Abbiamo contato più o meno 437,361 divisioni semplicistiche all’interno della società italiana. Facciamo degli esempi: si va dalle sempre valide dispute tra guelfi e ghibellini fino all’attuale divisione tra politica e antipolitica. Oppure: rossi contro neri, milanisti contro interisti, sessuali contro omosessuali. Ma la divisione che più ci ha colpito è quella tra amanti delle banane e amanti dell’ananas. No, ci siamo detti, così non si può andare avanti. Va bene la politica, il calcio, ma sulla frutta no.

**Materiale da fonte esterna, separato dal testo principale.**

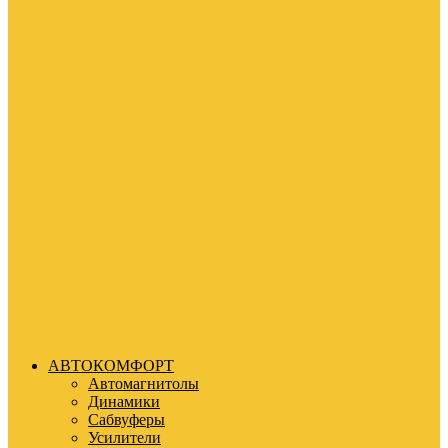
АВТОКОМФОРТ
Автомагнитолы
Динамики
Сабвуферы
Усилители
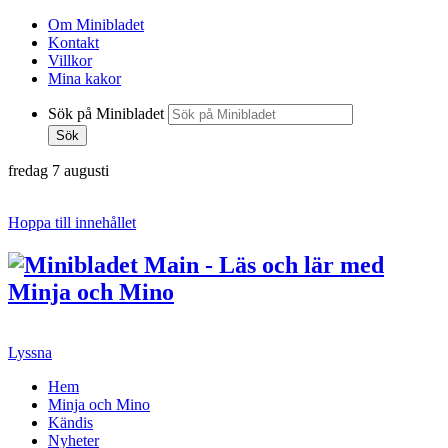
Om Minibladet
Kontakt
Villkor
Mina kakor
Sök på Minibladet
Sök
fredag 7 augusti
Hoppa till innehållet
Lyssna
Hem
Minja och Mino
Kändis
Nyheter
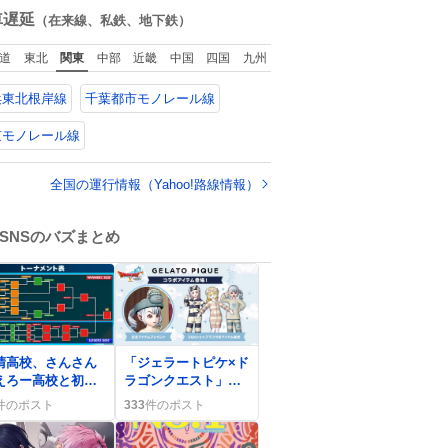
いやすいように強
数
車遅延
（在来線、私鉄、地下鉄）
を調整してあるは
。
道
東北
関東
中部
近畿
中国
四国
九州
浜東北根岸線
千葉都市モノレール線
京モノレール線
全国の運行情報（Yahoo!路線情報）
SNSのバズまとめ
0
晴高校、さんさん
「ジェラートピケ×ド
えろー高校と初戦
ラゴンクエスト」コ
決が決定 ファン
ラボが発売、即完売
件のポスト
333
件のポスト
「激アツ」や「や
でファンが歓喜
すぎ」感で沸騰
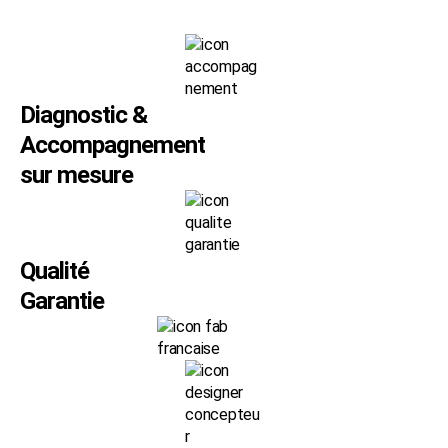
Diagnostic &
Accompagnement
sur mesure
Qualité
Garantie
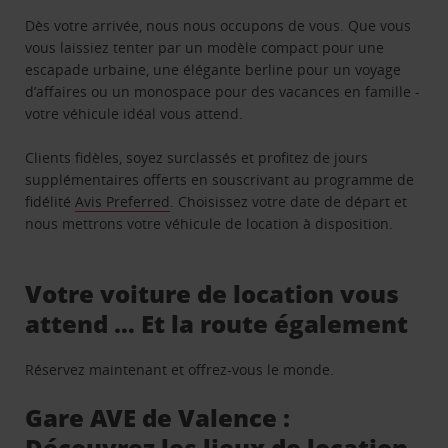
Dès votre arrivée, nous nous occupons de vous. Que vous
vous laissiez tenter par un modèle compact pour une
escapade urbaine, une élégante berline pour un voyage
d’affaires ou un monospace pour des vacances en famille -
votre véhicule idéal vous attend.
Clients fidèles, soyez surclassés et profitez de jours
supplémentaires offerts en souscrivant au programme de
fidélité
Avis Preferred
. Choisissez votre date de départ et
nous mettrons votre véhicule de location à disposition.
Votre voiture de location vous
attend … Et la route également
Réservez maintenant et offrez-vous le monde.
Gare AVE de Valence :
Découvrez les lieux de location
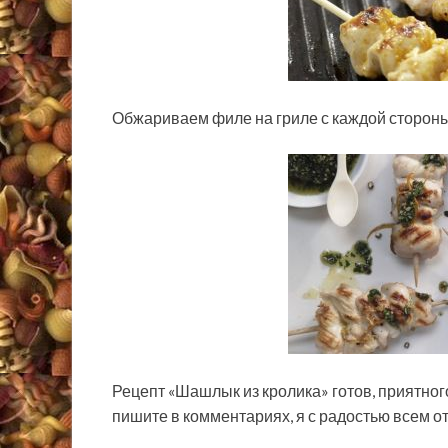
Обжариваем филе на гриле с каждой стороны
Рецепт «Шашлык из кролика» готов, приятног
пишите в комментариях, я с радостью всем от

Sulla frutta non si tratta.

Anche perché poi, in maniera del tutto ridicola, all’interno della stessa fazione le divisioni ulteriori continuano potenzialmente all’infinito. I guelfi diventano guelfi bianchi e neri. Gli omosessuali gay e lesbiche. Gli amanti dell’ananas vedono da una parte i fautori del succo e da un’altra gli intenditori dell’ananas a fette servito come digestivo. Per non parlare dei filobananisti.

No, ci siamo detti.

Noi vogliamo unire.

A noi piace il bananasso, un buon succo di banane e ananas prodotto da antichi uomini antichi sulle montagne di Calcutta a Calcutta.

Contro la perdita di senso della frammentazione infinita delle frammentazioni, nasce questo blog.

Armiamoci del non-senso consapevole, e pubblichiamo, tutti assieme, vicendevolmente, reciprocamente.

La redazione è aperta a chiunque voglia bere dell’ottimo succo di bananasso.